X-ray sequencing of PAP-S1_aci at positions 65, 161 and 260. The final model is presented as ball-and-stick and shown in CPK coloring. Water molecules are depicted as red spheres and H-bonds are presented as dashed lines. Simulated-annealing omit maps (F_o-F_c; green; 3σ) are superimposed over the final model. (A) A Leu→Ile correction was applied to residue 65 on the basis of clear electron density features. (B) Electron density and a clear hydrogen-bond network prompted an Ile→Thr correction at position 161. (C) Electron density at position 260 indicated the presence of Thr rather than Ala.

Figure 3

Sequence and structure of PAP-S1_aci. (A) Pairwise sequence alignment between PAP-S1_aci and PAP-S1. The secondary structure of PAP-S1_aci is given above the alignment [α-helices and 3₁₀ (η) helices are presented as squiggles, β-strands as arrows and β-turns as 'TT']. Identical residues are presented on a red background; differences are presented on a yellow background. The three glycosylated Asn residues are framed in magenta. Relative solvent accessibility (acc) for residues of PAP-S1_aci are given below the sequence alignment as a color-coded bar [full accessibility (blue), intermediate (cyan) and buried (white)]. Black stars indicate residues involved in crystal contacts (<4.2 Å from symmetry-related protein atoms) in the PAP-S1_aci crystal form. (B) The 1.7 Å crystal structure of PAP-S1_aci is depicted in the ribbon diagram (purple, helices; orange, β-strands; green, loops). Secondary structure elements are numbered according to the corresponding sequence alignment. The N- and C-termini are labeled and disulfide bonds are shown in yellow (ball-and-stick). Also presented as a ball-and-stick model are the three glycosylated Asn residues (Asn10, Asn45 and Asn255-GlcNAc). GlcNAc, N-acetylglucosamine.

Figure 4

Electron density features of the three N-linked GlcNAc residues in PAP-S1_aci. σ_A-weighted 2F_o-F_c (blue; 1 σ) and F_o-F_c (green; 3 σ) electron density maps are shown, with the final PAP-S1_aci model presented as ball-and-stick. (A) Weak density was observed for an N-linked GlcNAc at Asn10. (B) The Asn44 side-chain and linked sugar are disordered. (C) The Asn255-GlcNAc303 linkage is clearly defined.
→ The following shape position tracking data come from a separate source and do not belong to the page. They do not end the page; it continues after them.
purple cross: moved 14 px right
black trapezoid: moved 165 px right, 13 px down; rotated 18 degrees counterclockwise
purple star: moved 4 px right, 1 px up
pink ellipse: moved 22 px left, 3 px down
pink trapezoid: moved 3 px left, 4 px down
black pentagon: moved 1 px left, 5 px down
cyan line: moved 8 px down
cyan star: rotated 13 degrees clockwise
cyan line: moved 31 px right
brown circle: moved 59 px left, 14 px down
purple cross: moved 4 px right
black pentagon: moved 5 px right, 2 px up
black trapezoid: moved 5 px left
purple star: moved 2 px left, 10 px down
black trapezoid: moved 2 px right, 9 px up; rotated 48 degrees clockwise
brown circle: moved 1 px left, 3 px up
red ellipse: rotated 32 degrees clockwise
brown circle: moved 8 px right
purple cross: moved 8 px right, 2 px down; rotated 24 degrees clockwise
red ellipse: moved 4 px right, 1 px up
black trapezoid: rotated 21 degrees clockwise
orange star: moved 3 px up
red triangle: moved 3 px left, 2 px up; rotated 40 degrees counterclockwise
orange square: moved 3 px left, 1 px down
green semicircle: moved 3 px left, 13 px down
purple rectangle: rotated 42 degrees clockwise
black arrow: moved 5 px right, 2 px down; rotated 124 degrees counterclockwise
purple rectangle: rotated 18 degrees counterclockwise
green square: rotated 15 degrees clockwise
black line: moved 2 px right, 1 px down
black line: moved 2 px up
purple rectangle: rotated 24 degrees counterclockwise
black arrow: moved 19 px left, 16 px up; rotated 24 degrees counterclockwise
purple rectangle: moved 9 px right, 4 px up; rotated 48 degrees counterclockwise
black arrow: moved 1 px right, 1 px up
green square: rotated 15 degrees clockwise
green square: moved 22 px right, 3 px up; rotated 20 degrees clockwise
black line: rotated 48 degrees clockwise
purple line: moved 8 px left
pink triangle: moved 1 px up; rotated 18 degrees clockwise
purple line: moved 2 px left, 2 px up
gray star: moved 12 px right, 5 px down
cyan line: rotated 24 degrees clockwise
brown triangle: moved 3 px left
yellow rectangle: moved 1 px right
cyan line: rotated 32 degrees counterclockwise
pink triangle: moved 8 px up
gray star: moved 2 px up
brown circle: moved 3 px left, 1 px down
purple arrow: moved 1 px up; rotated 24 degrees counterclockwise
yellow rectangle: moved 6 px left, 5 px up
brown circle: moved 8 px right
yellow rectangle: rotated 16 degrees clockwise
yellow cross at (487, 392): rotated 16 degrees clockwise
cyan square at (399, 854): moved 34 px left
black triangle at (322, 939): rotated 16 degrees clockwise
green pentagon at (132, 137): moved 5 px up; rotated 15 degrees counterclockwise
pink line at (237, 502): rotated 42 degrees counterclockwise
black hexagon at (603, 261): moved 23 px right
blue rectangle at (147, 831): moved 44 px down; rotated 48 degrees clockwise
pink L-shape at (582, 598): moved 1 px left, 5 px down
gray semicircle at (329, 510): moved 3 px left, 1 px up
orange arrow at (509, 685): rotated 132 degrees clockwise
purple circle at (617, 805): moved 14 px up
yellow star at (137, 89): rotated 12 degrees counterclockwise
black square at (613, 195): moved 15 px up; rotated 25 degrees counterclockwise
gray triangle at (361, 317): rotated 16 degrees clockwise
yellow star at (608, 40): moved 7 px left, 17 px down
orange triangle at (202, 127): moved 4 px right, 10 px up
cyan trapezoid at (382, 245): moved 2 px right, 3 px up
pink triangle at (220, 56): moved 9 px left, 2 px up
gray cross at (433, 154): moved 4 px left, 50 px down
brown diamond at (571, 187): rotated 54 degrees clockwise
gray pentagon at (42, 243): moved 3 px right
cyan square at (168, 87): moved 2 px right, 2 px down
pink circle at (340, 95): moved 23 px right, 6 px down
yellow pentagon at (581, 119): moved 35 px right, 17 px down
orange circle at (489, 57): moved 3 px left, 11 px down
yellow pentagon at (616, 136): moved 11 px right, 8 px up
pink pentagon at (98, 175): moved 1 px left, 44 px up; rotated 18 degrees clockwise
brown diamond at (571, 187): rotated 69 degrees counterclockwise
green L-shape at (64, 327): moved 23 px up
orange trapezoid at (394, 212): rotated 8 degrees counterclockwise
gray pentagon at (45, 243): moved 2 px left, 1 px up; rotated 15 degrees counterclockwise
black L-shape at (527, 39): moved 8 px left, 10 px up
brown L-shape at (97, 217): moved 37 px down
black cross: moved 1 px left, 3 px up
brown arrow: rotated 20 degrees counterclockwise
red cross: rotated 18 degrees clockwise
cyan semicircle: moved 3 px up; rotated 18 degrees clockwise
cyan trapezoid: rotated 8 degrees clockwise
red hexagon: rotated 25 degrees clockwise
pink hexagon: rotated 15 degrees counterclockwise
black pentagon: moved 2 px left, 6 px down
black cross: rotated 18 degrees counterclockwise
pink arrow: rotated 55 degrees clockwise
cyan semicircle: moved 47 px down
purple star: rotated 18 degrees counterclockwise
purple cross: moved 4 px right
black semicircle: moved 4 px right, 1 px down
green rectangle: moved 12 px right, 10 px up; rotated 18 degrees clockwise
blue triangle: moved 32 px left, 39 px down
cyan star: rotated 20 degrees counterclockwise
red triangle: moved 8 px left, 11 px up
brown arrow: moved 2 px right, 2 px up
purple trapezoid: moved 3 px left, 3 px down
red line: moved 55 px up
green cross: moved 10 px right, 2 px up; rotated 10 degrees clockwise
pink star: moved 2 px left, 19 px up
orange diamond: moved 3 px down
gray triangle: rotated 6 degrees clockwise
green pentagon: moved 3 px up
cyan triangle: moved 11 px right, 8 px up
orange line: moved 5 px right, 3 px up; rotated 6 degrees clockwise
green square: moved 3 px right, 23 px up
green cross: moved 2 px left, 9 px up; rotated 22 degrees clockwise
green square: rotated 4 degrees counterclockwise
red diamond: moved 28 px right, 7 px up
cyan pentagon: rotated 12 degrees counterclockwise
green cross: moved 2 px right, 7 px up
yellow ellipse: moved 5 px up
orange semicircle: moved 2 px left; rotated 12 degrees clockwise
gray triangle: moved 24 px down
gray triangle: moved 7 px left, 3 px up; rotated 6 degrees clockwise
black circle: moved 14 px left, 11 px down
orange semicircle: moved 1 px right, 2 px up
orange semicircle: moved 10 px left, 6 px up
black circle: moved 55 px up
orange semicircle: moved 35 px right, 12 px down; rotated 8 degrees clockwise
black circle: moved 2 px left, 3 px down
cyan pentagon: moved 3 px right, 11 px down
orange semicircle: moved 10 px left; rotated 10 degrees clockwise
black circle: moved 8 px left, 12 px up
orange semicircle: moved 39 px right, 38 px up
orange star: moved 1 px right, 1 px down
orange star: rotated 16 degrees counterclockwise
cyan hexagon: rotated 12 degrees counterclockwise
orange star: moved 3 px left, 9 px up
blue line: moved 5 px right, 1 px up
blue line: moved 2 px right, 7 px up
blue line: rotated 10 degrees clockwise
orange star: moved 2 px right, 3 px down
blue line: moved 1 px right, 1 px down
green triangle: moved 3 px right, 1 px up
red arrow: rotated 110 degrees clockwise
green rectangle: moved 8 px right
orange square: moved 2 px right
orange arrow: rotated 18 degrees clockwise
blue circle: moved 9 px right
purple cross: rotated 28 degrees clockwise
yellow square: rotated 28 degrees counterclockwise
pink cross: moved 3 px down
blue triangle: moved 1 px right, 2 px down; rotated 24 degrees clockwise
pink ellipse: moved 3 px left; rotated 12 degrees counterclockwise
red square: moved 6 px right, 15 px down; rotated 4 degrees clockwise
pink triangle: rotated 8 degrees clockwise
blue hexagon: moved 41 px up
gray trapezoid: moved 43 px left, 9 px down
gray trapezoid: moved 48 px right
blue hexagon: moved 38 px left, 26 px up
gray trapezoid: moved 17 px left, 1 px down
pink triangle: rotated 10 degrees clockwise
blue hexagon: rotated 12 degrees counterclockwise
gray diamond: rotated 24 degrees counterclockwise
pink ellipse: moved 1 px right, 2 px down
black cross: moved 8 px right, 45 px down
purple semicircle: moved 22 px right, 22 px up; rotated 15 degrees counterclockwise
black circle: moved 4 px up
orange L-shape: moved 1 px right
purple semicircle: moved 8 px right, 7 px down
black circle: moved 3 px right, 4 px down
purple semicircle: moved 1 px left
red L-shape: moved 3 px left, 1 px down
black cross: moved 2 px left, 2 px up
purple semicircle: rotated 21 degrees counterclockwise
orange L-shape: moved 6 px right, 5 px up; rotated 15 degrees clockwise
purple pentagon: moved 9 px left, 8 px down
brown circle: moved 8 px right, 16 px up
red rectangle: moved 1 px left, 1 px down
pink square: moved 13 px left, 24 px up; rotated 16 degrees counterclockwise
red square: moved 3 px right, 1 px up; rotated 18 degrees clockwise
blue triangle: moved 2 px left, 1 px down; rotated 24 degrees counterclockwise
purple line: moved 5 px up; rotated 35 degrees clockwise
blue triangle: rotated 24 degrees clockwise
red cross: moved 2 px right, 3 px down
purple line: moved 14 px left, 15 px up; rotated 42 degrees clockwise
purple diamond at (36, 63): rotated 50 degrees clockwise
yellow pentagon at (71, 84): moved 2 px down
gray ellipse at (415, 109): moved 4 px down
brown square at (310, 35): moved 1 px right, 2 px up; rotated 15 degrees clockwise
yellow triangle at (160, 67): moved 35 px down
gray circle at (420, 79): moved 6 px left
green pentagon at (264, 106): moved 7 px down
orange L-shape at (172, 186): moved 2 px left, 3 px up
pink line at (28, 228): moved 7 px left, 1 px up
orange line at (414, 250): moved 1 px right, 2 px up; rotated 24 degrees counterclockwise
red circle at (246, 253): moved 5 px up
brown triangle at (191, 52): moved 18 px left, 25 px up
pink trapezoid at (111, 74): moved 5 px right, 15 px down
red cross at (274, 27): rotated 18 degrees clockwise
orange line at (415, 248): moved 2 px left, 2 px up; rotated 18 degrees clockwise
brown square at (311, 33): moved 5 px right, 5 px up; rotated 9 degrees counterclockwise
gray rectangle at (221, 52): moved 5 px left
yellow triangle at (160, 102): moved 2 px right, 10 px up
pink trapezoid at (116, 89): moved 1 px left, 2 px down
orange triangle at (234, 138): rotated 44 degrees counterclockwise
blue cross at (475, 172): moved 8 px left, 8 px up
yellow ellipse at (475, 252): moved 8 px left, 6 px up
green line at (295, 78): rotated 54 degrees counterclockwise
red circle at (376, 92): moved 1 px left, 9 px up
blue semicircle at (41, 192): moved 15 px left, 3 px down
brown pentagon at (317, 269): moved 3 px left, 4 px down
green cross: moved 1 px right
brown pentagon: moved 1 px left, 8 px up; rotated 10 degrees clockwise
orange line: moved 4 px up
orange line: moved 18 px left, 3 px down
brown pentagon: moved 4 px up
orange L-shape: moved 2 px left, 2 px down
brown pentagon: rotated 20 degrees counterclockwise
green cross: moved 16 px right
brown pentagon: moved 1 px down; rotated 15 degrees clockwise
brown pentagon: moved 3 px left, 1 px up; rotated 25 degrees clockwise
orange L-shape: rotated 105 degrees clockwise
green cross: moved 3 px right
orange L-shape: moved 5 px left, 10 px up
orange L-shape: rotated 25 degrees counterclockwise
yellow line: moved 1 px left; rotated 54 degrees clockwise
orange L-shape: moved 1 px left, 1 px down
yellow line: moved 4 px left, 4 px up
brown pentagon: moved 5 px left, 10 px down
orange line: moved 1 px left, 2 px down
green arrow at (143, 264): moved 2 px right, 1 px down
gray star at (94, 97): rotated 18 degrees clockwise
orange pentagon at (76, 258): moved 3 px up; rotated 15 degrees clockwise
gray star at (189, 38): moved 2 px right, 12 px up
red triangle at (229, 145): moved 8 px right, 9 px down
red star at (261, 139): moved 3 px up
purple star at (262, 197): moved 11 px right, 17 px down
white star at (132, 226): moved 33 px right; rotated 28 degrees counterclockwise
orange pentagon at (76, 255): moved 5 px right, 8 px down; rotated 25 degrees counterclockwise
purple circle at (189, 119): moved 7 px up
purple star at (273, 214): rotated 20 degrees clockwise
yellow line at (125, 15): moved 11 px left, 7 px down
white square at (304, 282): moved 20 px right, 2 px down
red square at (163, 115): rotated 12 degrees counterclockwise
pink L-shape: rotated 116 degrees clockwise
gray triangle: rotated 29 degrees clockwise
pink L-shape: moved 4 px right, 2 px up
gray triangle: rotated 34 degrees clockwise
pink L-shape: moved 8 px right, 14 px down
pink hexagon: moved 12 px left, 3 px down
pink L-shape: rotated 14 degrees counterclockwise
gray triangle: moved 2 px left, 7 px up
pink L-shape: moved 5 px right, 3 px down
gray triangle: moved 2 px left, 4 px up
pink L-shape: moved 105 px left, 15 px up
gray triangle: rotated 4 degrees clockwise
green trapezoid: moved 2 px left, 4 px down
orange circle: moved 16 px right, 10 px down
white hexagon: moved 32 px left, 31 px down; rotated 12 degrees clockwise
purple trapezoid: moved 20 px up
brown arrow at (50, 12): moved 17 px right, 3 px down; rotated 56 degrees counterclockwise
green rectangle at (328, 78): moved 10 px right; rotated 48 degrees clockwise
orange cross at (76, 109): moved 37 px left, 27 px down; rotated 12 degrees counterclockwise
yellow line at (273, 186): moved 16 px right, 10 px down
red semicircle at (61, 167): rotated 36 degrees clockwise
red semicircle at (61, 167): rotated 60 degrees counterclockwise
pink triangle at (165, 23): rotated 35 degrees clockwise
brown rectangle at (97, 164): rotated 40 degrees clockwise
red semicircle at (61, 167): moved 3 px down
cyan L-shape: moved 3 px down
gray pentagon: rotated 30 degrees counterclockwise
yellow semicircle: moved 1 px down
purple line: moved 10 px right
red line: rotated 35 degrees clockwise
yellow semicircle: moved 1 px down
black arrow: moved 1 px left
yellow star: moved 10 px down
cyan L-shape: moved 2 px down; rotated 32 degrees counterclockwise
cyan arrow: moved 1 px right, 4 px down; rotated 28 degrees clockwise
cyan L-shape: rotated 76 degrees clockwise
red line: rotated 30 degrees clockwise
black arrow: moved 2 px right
The GlcNAc moiety is labeled 'NAG'; symmetry-related atoms are labeled 'sym' and distinguished in green. GlcNAc, N-acetylglucosamine.

Figure 5

Active site of PAP-S1_aci. (A) Superposition between PAP-S1_aci (grey) and PAP-S1 (green; Protein Data Bank code 1gik). Active-site residues for PAP-S1_aci are labeled. (B) Electron density features in the vicinity of Val173, a pre-proline Ramachandran outlier according to MolProbity analysis (24). The final model is shown in standard CPK coloring. The final σ_A-weighted 2F_o-F_c electron density map (cyan; 1.5σ) is overlaid. H-bonds are shown as dashed lines, with corresponding distances between non-hydrogen atoms given in Å.